Para evitar fraudes, um funcionário da escola faz a vigia dos alunos que entram. Graças à catraca, a escola aboliu um procedimento que era tão antigo na sala de aula quanto o quadro-negro: a chamada. É que a presença do aluno é dada automaticamente ao se passar o cartão na catraca. Na hora de ir embora, os estudantes também têm que passar pela roleta. Tudo é registrado por um computador que fica na secretaria.
Sabemos a hora exata em que cada aluno chegou e saiu da escola, afirmou o diretor Vicente Paulo de Lima. Ele comprou a catraca com dinheiro da Associação de Pais e Mestres (APM). No total, entre roleta, computador e programas, foram investidos cerca de R$ 8 mil. O acompanhamento de cada aluno, no entanto, ficou ágil e prático.
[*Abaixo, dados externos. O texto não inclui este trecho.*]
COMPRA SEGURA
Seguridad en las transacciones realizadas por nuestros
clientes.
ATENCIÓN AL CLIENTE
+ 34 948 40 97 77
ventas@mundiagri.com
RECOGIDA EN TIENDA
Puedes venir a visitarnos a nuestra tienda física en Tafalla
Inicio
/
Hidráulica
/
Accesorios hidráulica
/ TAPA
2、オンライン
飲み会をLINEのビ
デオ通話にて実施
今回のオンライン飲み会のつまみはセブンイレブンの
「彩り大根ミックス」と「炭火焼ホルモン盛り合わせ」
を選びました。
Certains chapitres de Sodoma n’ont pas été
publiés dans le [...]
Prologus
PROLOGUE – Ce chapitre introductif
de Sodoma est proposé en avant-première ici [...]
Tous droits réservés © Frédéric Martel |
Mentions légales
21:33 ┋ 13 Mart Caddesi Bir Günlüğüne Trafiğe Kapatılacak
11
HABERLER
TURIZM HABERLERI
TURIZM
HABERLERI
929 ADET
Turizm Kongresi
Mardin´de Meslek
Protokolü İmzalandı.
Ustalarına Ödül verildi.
Em poucos segundos, é possível descobrir toda a ficha do estudante.
Para colocar o sistema em funcionamento, a própria escola confecciona os cartões com código de barras, já plastificados, e entrega aos alunos por R$ 2,00. Para o ano que vem, Lima promete cartões com a foto do estudante. Apesar da existência de uma única catraca para os cerca de 400 alunos por período, o diretor garante que não há tumulto. A entrada é totalmente tranquila. A saída, apesar de saírem todos de uma vez, não demora mais do que 5 minutos.
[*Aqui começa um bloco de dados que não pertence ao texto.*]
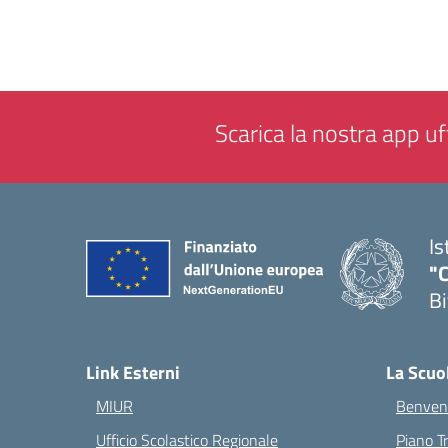
Scarica la nostra app uff
Is
"C
Bi
— 
Link Esterni
La Scuo
MIUR
Benvenu
Ufficio Scolastico Regionale
Piano T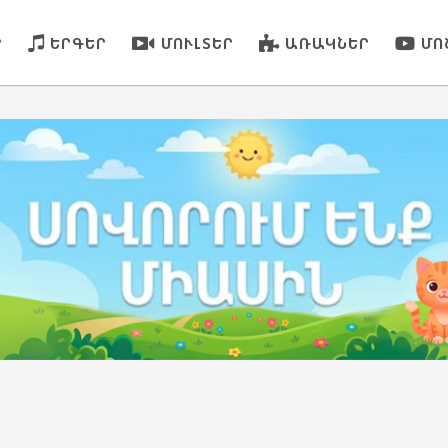
Ր
ԵՐԳԵՐ
ՄՈՒԼՏԵՐ
ԱՌԱԿՆԵՐ
ՄՈ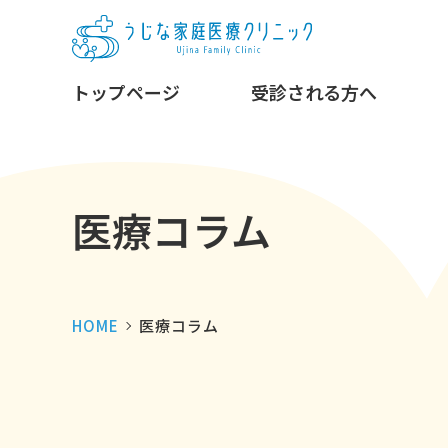
トップページ
受診される方へ
医療コラム
HOME
医療コラム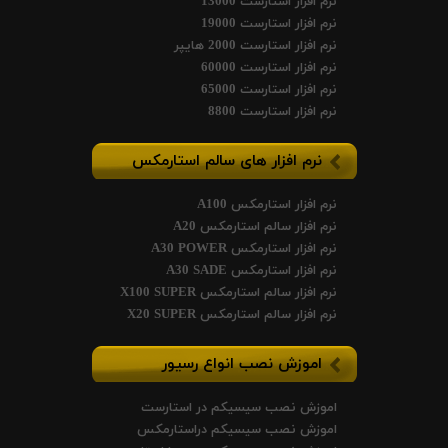
نرم افزار استارست 13000
نرم افزار استارست 19000
نرم افزار استارست 2000 هایپر
نرم افزار استارست 60000
نرم افزار استارست 65000
نرم افزار استارست 8800
نرم افزار های سالم استارمکس
نرم افزار استارمکس A100
نرم افزار سالم استارمکس A20
نرم افزار استارمکس A30 POWER
نرم افزار استارمکس A30 SADE
نرم افزار سالم استارمکس X100 SUPER
نرم افزار سالم استارمکس X20 SUPER
اموزش نصب انواع رسیور
اموزش نصب سیسیکم در استارست
اموزش نصب سیسیکم دراستارمکس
Outra inovação no colégio é do ano passado: as salas de aula comuns foram transformadas em salas-laboratório. O sistema é simples: cada sala é adaptada para receber um tipo de disciplina e, em vez dos professores, são os alunos que trocam de sala ao final de cada aula. Foi difícil encaixar o horário de todo mundo, mas o sistema vem dando certo, comemorou o diretor.
Um dos principais receios foi logo posto de lado. Era o medo de que os alunos demorassem muito para trocar de sala e acabassem comprometendo a aula. Segundo a direção, a troca se dá em menos de três minutos e chega a ser mais rápida do que a substituição do professor no sistema tradicional. A vantagem é que cada sala já fica com os equipamentos inerentes à disciplina, como mapas, cartazes e livros, entre outros materiais didáticos.
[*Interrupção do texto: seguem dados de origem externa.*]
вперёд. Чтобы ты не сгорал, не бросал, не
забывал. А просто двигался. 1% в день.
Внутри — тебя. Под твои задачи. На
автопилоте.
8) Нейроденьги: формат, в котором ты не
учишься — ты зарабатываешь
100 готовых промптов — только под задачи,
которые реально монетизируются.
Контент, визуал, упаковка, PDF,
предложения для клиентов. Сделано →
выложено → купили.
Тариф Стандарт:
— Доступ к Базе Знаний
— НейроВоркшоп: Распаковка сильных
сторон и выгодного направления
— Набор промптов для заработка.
O próximo passo da escola é colocar uma televisão com vídeo em cada sala-laboratório. Vamos começar aos poucos, até que todas as salas estejam equipadas, disse Lima. Ele admite que muitos não acreditam nas obras e recursos que consegue para a escola. O segredo é não se limitar a mandar os pedidos através de ofícios, diz. O pedido tem que ser feito com o projeto já pronto e anexado. Nesse caso, explica, diminui-se o caminho da burocracia.